Contrary to the above, on and before November 7, 1995, the licensee transported outside the confines of its plant (from its facility to the Apple Hill Medical Center, York, Pennsylvania), a package containing radioactive material (technetium-99m) which was not properly secured to prevent shifting during transport. Specifically, the licensee stated that they placed the licensed material inside a syringe shield on the seat of the vehicle next to the driver and did not in any way secure the material from shifting during normal transportation conditions. (01033)
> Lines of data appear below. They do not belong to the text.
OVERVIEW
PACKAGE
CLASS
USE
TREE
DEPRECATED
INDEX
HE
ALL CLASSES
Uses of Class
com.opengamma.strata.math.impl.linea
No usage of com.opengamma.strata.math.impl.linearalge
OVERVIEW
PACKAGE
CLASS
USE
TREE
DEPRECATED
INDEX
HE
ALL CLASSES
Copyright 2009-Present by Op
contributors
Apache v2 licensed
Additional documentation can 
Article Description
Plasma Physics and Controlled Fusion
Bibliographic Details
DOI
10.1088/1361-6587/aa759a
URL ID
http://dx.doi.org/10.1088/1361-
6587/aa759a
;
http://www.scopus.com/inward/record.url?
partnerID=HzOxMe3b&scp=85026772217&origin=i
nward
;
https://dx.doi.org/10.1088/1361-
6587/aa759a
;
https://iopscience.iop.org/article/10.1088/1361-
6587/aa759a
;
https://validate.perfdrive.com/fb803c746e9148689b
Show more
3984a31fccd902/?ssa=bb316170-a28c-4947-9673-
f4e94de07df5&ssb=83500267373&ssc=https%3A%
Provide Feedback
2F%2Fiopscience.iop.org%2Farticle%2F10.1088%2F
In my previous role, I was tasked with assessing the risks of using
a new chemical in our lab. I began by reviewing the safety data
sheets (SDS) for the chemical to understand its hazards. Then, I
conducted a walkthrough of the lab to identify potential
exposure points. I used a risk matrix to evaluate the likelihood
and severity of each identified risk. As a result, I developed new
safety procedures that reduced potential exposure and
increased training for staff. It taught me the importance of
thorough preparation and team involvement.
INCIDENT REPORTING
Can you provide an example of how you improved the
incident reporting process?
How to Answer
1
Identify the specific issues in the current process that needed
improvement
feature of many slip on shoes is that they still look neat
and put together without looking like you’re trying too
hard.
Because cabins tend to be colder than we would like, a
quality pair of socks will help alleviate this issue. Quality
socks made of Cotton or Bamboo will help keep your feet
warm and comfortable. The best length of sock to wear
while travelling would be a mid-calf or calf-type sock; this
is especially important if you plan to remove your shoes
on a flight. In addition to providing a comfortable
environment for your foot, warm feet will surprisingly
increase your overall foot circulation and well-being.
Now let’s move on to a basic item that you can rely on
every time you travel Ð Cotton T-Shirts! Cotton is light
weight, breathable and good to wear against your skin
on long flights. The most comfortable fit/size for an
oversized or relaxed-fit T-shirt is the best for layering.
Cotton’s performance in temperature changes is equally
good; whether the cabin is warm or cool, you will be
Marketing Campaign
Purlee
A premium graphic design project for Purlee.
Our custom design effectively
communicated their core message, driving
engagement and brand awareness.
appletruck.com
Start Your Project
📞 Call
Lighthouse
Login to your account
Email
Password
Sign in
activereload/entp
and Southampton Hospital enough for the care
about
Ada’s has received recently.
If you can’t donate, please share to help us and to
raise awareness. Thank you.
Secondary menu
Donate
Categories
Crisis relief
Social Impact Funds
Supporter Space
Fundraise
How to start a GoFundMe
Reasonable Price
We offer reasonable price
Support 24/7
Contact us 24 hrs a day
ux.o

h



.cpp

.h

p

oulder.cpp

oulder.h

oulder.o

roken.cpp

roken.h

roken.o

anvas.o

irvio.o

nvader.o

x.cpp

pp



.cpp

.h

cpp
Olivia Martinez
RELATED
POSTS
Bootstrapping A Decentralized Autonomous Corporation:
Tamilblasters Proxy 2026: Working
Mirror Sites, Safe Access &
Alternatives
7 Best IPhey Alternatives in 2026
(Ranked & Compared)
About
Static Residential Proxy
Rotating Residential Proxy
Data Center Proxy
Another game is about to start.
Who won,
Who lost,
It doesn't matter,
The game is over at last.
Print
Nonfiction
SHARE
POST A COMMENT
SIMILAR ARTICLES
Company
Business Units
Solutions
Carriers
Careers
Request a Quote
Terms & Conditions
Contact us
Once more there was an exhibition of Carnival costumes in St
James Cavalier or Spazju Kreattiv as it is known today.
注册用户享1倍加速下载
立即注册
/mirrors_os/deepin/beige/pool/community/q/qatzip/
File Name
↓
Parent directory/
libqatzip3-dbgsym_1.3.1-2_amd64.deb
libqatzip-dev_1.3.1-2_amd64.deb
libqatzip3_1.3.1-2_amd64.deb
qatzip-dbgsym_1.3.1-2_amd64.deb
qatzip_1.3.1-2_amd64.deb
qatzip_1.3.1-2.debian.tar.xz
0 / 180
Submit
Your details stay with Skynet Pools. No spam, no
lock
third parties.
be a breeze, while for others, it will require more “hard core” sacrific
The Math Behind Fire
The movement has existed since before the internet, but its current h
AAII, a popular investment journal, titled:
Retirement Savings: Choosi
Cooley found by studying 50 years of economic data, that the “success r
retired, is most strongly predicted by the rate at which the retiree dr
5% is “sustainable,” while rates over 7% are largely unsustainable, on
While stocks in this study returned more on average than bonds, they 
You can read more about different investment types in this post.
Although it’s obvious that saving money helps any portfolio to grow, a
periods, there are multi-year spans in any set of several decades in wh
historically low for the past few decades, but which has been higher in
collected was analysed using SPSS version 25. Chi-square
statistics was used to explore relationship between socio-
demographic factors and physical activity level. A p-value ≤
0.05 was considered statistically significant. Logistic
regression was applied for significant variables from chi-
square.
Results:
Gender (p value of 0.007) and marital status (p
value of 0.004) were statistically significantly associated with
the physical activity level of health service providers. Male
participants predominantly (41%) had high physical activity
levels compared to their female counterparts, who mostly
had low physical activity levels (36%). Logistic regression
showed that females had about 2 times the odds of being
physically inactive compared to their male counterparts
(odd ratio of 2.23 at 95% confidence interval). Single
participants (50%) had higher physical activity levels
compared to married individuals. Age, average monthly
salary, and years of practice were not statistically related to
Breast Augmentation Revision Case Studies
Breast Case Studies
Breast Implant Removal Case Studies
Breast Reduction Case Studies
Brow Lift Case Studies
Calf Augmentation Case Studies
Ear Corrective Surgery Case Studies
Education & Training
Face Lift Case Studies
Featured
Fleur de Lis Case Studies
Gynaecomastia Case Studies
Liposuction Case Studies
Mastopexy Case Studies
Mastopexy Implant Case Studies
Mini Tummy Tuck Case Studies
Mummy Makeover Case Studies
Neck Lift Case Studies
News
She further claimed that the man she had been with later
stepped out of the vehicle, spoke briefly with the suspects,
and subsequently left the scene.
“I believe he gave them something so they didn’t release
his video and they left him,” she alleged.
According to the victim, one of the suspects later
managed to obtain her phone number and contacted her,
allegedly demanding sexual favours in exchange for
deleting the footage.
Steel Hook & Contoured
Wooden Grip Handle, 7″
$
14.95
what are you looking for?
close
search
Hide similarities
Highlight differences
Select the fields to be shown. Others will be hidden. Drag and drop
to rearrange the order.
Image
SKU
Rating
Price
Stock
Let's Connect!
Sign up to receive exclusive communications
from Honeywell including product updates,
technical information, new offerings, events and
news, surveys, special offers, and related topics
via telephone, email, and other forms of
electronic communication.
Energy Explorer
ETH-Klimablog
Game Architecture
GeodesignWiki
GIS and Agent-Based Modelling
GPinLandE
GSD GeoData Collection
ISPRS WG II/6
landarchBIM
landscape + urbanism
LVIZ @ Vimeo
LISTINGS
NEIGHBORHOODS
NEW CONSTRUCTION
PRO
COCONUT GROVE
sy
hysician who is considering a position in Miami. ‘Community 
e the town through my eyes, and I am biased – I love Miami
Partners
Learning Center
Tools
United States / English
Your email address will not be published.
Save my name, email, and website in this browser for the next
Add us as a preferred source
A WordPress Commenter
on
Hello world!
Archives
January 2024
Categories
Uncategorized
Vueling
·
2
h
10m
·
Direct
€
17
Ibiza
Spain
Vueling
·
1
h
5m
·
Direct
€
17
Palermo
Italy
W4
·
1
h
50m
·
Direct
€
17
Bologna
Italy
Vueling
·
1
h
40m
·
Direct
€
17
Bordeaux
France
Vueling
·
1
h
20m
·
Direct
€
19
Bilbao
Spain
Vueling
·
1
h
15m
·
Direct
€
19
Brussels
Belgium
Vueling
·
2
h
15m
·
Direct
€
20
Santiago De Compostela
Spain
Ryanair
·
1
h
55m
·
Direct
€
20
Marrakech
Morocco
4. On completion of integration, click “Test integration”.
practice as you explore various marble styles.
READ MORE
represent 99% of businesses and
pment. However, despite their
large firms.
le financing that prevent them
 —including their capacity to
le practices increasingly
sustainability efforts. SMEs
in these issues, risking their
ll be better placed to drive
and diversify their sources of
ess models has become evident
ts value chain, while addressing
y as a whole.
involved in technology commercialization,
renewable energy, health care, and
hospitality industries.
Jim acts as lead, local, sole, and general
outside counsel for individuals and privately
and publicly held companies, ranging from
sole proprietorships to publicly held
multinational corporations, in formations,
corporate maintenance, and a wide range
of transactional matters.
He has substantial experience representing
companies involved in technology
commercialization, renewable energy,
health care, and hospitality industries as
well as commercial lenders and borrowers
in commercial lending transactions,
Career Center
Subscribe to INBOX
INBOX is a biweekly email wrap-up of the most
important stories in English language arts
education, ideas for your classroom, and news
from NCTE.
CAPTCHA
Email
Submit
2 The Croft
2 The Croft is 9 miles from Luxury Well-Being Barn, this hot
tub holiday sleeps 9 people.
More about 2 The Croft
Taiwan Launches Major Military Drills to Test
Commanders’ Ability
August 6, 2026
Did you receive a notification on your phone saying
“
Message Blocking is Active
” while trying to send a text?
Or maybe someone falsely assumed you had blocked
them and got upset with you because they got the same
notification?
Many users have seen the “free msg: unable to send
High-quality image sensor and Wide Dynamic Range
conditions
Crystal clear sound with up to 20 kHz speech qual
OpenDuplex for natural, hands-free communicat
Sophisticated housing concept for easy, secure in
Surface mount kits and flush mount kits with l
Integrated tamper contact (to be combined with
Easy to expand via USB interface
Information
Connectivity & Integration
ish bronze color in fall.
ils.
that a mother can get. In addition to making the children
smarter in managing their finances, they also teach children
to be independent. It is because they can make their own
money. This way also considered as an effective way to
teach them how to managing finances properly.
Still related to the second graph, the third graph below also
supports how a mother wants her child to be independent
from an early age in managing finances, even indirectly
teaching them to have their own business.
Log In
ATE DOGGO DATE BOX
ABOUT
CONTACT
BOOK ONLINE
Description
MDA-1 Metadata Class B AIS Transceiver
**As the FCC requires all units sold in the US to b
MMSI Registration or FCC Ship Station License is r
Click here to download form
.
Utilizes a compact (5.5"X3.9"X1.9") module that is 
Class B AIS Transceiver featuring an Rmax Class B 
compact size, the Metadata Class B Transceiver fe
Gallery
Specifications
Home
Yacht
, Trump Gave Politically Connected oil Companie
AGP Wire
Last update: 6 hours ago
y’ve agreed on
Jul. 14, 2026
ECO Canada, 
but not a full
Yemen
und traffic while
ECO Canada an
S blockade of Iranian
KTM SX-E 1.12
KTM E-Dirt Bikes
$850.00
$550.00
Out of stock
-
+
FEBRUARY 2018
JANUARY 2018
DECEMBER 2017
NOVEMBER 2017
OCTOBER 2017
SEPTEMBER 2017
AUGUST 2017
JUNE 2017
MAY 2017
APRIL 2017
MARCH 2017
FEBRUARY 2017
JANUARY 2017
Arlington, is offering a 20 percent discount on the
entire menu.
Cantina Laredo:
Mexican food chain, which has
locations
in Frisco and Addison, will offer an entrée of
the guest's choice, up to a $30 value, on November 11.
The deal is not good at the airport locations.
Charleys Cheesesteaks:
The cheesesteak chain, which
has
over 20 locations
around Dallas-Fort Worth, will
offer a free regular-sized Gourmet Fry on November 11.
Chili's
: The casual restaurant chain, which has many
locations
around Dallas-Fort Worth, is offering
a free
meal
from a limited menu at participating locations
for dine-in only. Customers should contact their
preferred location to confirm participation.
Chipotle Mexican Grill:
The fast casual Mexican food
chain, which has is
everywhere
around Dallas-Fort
These violations are classified in the aggregate at Severity Level III (Supplement VII).
II. VIOLATION INVOLVING INACCURATE INFORMATION
10 CFR 30.9(a) requires, in part, that information provided to the Commission by a licensee, or information required by the Commission's regulations to be maintained by the licensee, shall be complete and accurate in all material respects.
Contrary to the above, on January 15, 1997, information provided by the licensee's former Chief Nuclear Medicine Technologist (CNMT) to an NRC inspector was inaccurate. Specifically, the former CNMT, in response to the inspector's questions regarding the transportation of NRC licensed radioactive materials, told the inspector that there was one instance of radioactive material being transported between the facility and the Apple Hill Medical Center, and that it was done properly. This statement was inaccurate in that the radioactive material was transported between the two facilities on a monthly to quarterly basis, and was done so without following NRC/DOT regulations. This statement was material because it could have influenced the NRC as to the whether a violation existed at the facility, and if so, the scope of that violation. (02013)
This is a Severity Level III violation (Supplement VII).
The NRC has concluded that information regarding the reason for the violations, the corrective actions taken and planned to correct the violations and prevent recurrence, and the date when full compliance was achieved is already adequately addressed on the docket in the licensee's letter, dated February 4, 1998, to the NRC. However, you are required to submit a written statement or explanation pursuant to 10 CFR 2.201 if the description therein does not accurately reflect your corrective actions or your position. In that case, or if you choose to respond, clearly mark your response as a "Reply to a Notice of Violation," and send it to the U.S. Nuclear Regulatory Commission, ATTN: Document Control Desk, Washington, D.C. 20555 with a copy to the Regional Administrator, Region I, within 30 days of the date of the letter transmitting this Notice of Violation (Notice).